Bei den echten Skatern hatte ich mir die Tricks abgeguckt, die ich brauchte, um nicht aufzufallen. Leider konnte ich das Board genauso wenig unter den Füßen halten wie sie, wenn ich ungeschickt war. Verbinden konnte ich mich nur mit Lebewesen, nicht mit Material. Ich versuchte es immer wieder, doch bis jetzt war es mir noch nicht gelungen. Nur manchmal bildete ich mir ein, es für einen kurzen Augenblick geschafft zu haben. Dummerweise ließ es sich nie wiederholen.
Ich fuhr sehr gern sehr schnell. Wenn niemand auf der Straße war, gab ich richtig Gas. Musste mich nur zusammennehmen, wenn ich gesehen wurde. Allerdings hatte ich im Schwebezustand auch eine recht passable Reaktionszeit, abgesehen davon, dass meine Sinne dann besser funktionierten als sonst. Deshalb machte ich mir nie allzu viele Gedanken, wenn ich losraste. Bisher hatte es noch immer geklappt, rasch auf Normalgeschwindigkeit zu gehen und typische Skaterbewegungen zu machen, wenn jemand auftauchte.
Bei Rumina hielt ich mich nicht lange auf. Sie konnte nicht verstehen, warum ich sie im Stich ließ und ich wollte es nicht erklären. Wusste doch selbst nicht genau, was los war. Trotz des Umwegs war ich ziemlich schnell am Krankenhaus und hüpfte vom Board. Ließ es in meinen Arm springen, während ich weiterlief. Diesen Auftritt liebte ich, besonders, weil er in Skateraugen ungemein lässig aussah und ich manchmal meine Freude daran hatte, damit anzugeben – wenn ich mich sonst schon immer zurückhalten musste mit meinen eigentlichen Fähigkeiten.
Frau Schmidt war wach und sah mich unergründlich an, als ich zur Tür hereinkam. Sie wirkte zerbrechlich in ihrem Bett, obwohl sie sonst immer eine sehr starke Ausstrahlung hatte. So, als könnte ihr niemand etwas anhaben. So, als hätte sie schon alles erlebt, was es an Herausforderungen anzunehmen gab. Der Überfall schien sie wirklich mitgenommen zu haben. Zur Begrüßung fragte sie mit rauer Stimme: „Wo hast du deinen Kommissar gelassen? Will er nicht meine Aussage aufnehmen?“
„Dein Kommissar“, so nannte sie Julien. Ich hatte den Eindruck, dass sie Vertreter der Staatsgewalt im Allgemeinen nicht besonders mochte. Julien konnte sie allerdings gut leiden.
„Wir kommen nachher nochmal zusammen“, antwortete ich und schlug die Augen nieder, „habs nicht ausgehalten, so lange zu warten, ich musste einfach wissen, wie es Ihnen geht.“ Plötzlich war mir meine Anhänglichkeit peinlich.
Frau Schmidt bemerkte es. Sie hatte immer noch diesen seltsamen Blick.
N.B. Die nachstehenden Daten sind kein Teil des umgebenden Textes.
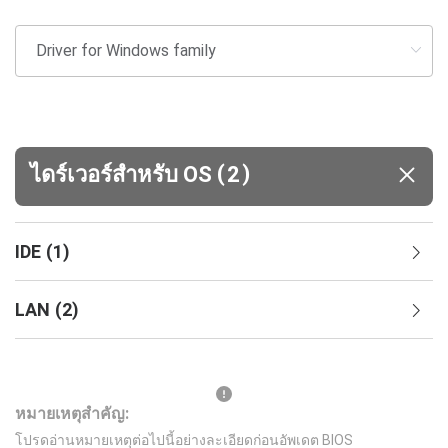
(
)
ไดร์เวอร์สำหรับ OS
2
IDE
(
1
)
LAN
(
2
)
หมายเหตุสำคัญ:
โปรดอ่านหมายเหตุต่อไปนี้อย่างละเอียดก่อนอัพเดต BIOS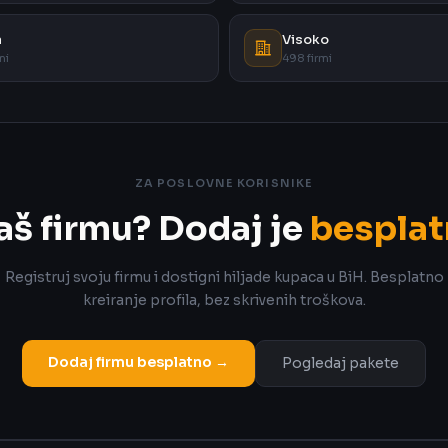
a
Visoko
mi
498 firmi
ZA POSLOVNE KORISNIKE
aš firmu? Dodaj je
besplat
Registruj svoju firmu i dostigni hiljade kupaca u BiH. Besplatno
kreiranje profila, bez skrivenih troškova.
Dodaj firmu besplatno →
Pogledaj pakete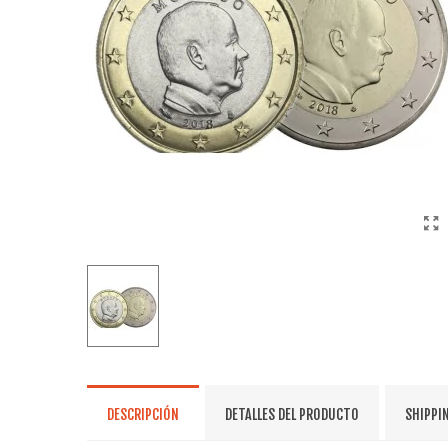
DESCRIPCIÓN
DETALLES DEL PRODUCTO
SHIPPI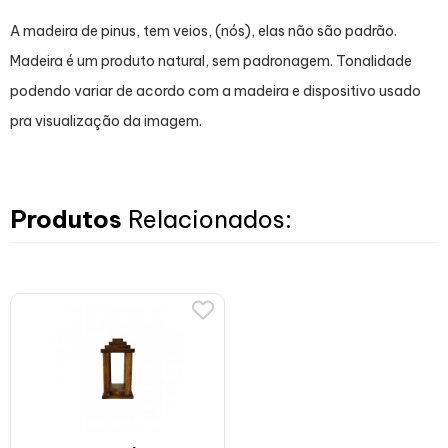
A madeira de pinus, tem veios, (nós), elas não são padrão.
Madeira é um produto natural, sem padronagem. Tonalidade
podendo variar de acordo com a madeira e dispositivo usado
pra visualização da imagem.
Produtos
Relacionados: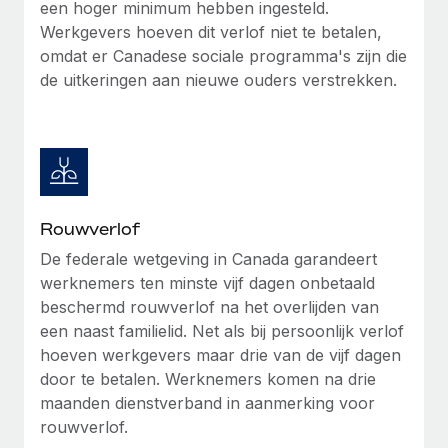
een hoger minimum hebben ingesteld.
Werkgevers hoeven dit verlof niet te betalen,
omdat er Canadese sociale programma's zijn die
de uitkeringen aan nieuwe ouders verstrekken.
Rouwverlof
De federale wetgeving in Canada garandeert
werknemers ten minste vijf dagen onbetaald
beschermd rouwverlof na het overlijden van
een naast familielid. Net als bij persoonlijk verlof
hoeven werkgevers maar drie van de vijf dagen
door te betalen. Werknemers komen na drie
maanden dienstverband in aanmerking voor
rouwverlof.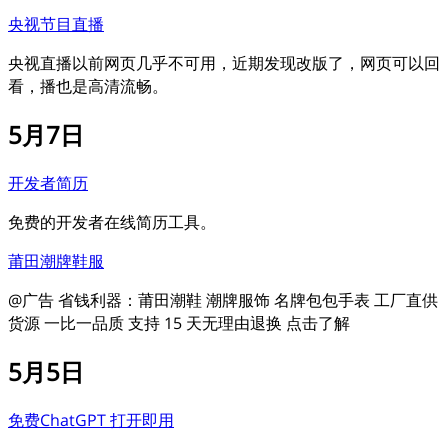
央视节目直播
央视直播以前网页几乎不可用，近期发现改版了，网页可以回
看，播也是高清流畅。
5月7日
开发者简历
免费的开发者在线简历工具。
莆田潮牌鞋服
@广告 省钱利器：莆田潮鞋 潮牌服饰 名牌包包手表 工厂直供
货源 一比一品质 支持 15 天无理由退换 点击了解
5月5日
免费ChatGPT 打开即用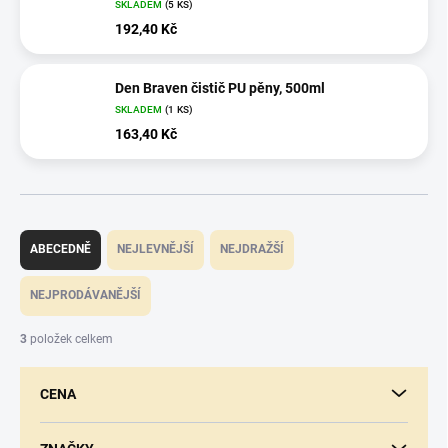
SKLADEM
(5 KS)
192,40 Kč
Den Braven čistič PU pěny, 500ml
SKLADEM
(1 KS)
163,40 Kč
Ř
a
ABECEDNĚ
NEJLEVNĚJŠÍ
NEJDRAŽŠÍ
z
e
NEJPRODÁVANĚJŠÍ
n
í
3
položek celkem
p
r
CENA
o
d
u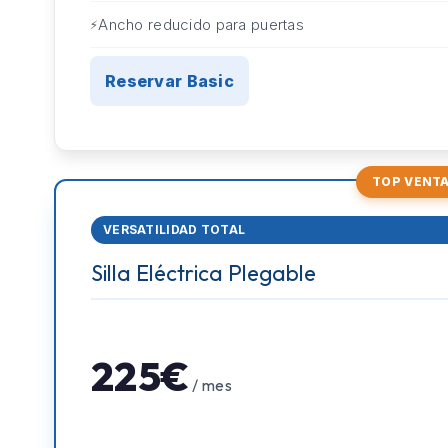
Ancho reducido para puertas
Reservar Basic
TOP VENT
VERSATILIDAD TOTAL
Silla Eléctrica Plegable
225€
/ mes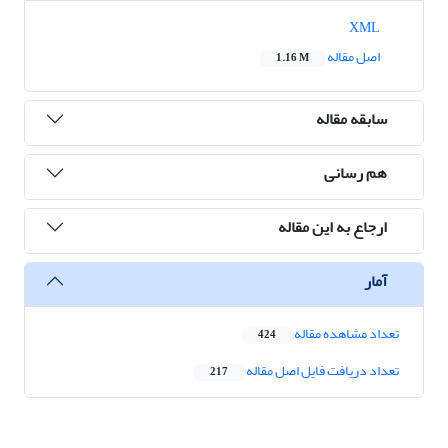
XML
اصل مقاله
1.16 M
سابقه مقاله
هم رسانی
ارجاع به این مقاله
آمار
تعداد مشاهده مقاله
424
تعداد دریافت فایل اصل مقاله
217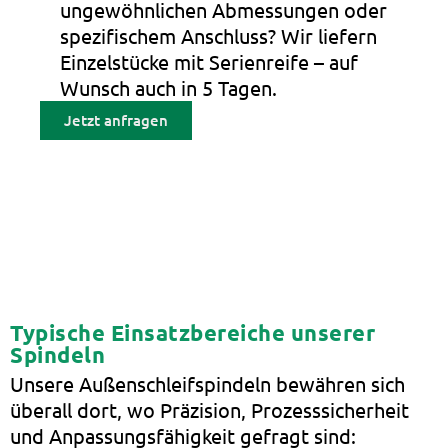
ungewöhnlichen Abmessungen oder
spezifischem Anschluss? Wir liefern
Einzelstücke mit Serienreife – auf
Wunsch auch in 5 Tagen.
Jetzt anfragen
Typische Einsatzbereiche unserer
Spindeln
Unsere Außenschleifspindeln bewähren sich
überall dort, wo Präzision, Prozesssicherheit
und Anpassungsfähigkeit gefragt sind: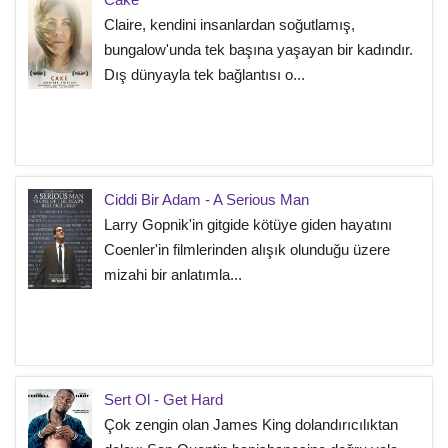
Claire, kendini insanlardan soğutlamış,
bungalow'unda tek başına yaşayan bir kadındır.
Dış dünyayla tek bağlantısı o...
Ciddi Bir Adam - A Serious Man
Larry Gopnik'in gitgide kötüye giden hayatını
Coenler'in filmlerinden alışık olunduğu üzere
mizahi bir anlatımla...
Sert Ol - Get Hard
Çok zengin olan James King dolandırıcılıktan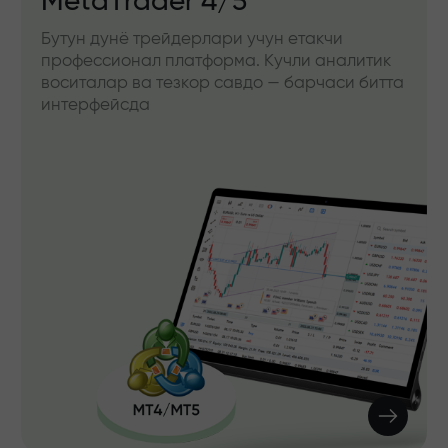
MetaTrader 4/5
Бутун дунё трейдерлари учун етакчи
профессионал платформа. Кучли аналитик
воситалар ва тезкор савдо — барчаси битта
интерфейсда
Sie winkte mich an ihr Bett, ich holte mir einen Stuhl und setzte mich. Griff nach ihrer Hand, die klein auf der schweren Krankenhausbettdecke lag. Im selben Augenblick durchfuhr mich ein Schock. Alarmiert ließ ich ihre Hand los und schaute sie an. Sie war genauso erschrocken wie ich, zog hastig die Bettdecke bis zum Hals und steckte beide Hände darunter. Sie murmelte so etwas wie: „Mir ist kalt.“
Es war nicht kalt. Natürlich nicht. Es war Hochsommer.